For all $m \in \N$, let $P \left({m}\right)$ be the proposition:

- $\displaystyle \sum_{j \mathop = 0}^m \binom {n + j} n = \binom {n + m + 1} {n + 1}$

$\map P 0$ is true, as this just says:

- $\dbinom n n = \dbinom {n + 1} {n + 1}$

But $\dbinom n n = \dbinom {n + 1} {n + 1} = 1$ from the Definition of Binomial Coefficient.

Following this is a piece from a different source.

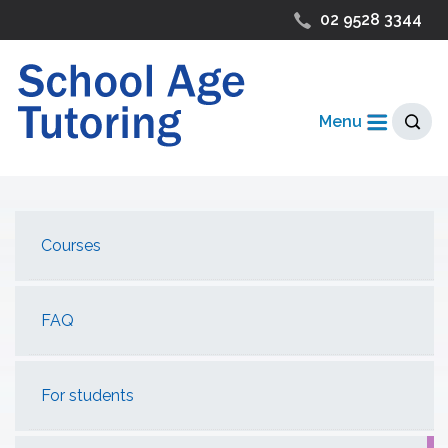
02 9528 3344
Menu
Courses
FAQ
For students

### Basis for the Induction

$\map P 1$ is the case:

\(\displaystyle \sum_{j \mathop = 0}^1 \binom {n + j} n\) | \(=\) | \(\displaystyle \binom n n + \binom {n + 1} n\) | |||||||||||

\(\displaystyle \) | \(=\) | \(\displaystyle 1 + \paren {n + 1}\) | Definition of Binomial Coefficient | ||||||||||

\(\displaystyle \) | \(=\) | \(\displaystyle n + 2\) | |||||||||||

\(\displaystyle \) | \(=\) | \(\displaystyle \binom {n + 2} {n + 1}\) | Definition of Binomial Coefficient |

So:

- $\displaystyle \sum_{j \mathop = 0}^1 \binom {n + j} n = \binom {n + 2} {n + 1}$

and $\map P 1$ is seen to hold.

This is our basis for the induction.

### Induction Hypothesis

Now we need to show that, if $\map P k$ is true, where $k \ge 1$, then it logically follows that $\map P {k + 1}$ is true.

So this is our induction hypothesis:

- $\displaystyle \sum_{j \mathop = 0}^k \binom {n + j} n = \binom {n + k + 1} {n + 1}$

Then we need to show:

- $\displaystyle \sum_{j \mathop = 0}^{k+1} \binom {n + j} n = \binom {n + k + 2} {n + 1}$

### Induction Step

This is our induction step:

\(\displaystyle \sum_{j \mathop = 0}^{k + 1} \binom {n + j} n\) | \(=\) | \(\displaystyle \sum_{j \mathop = 0}^k \binom {n + j} n + \binom {n + k + 1} n\) | |||||||||||

\(\displaystyle \) | \(=\) | \(\displaystyle \binom {n + k + 1} {n + 1} + \binom {n + k + 1} n\) | Induction Hypothesis | ||||||||||

\(\displaystyle \) | \(=\) | \(\displaystyle \binom {n + k + 2} {n + 1}\) | Pascal's Rule |

So $\map P k \implies \map P {k + 1}$ and the result follows by the Principle of Mathematical Induction.

Therefore:

- $\displaystyle \sum_{j \mathop = 0}^m \binom {n + j} n = \binom {n + m + 1} {n + 1}$

Finally, from Symmetry Rule for Binomial Coefficients:

- $\dbinom {n + m + 1} {n + 1} = \dbinom {n + m + 1} m$

$\blacksquare$

## Direct Proof

This proof adds up all the terms of the summation to obtain the desired result.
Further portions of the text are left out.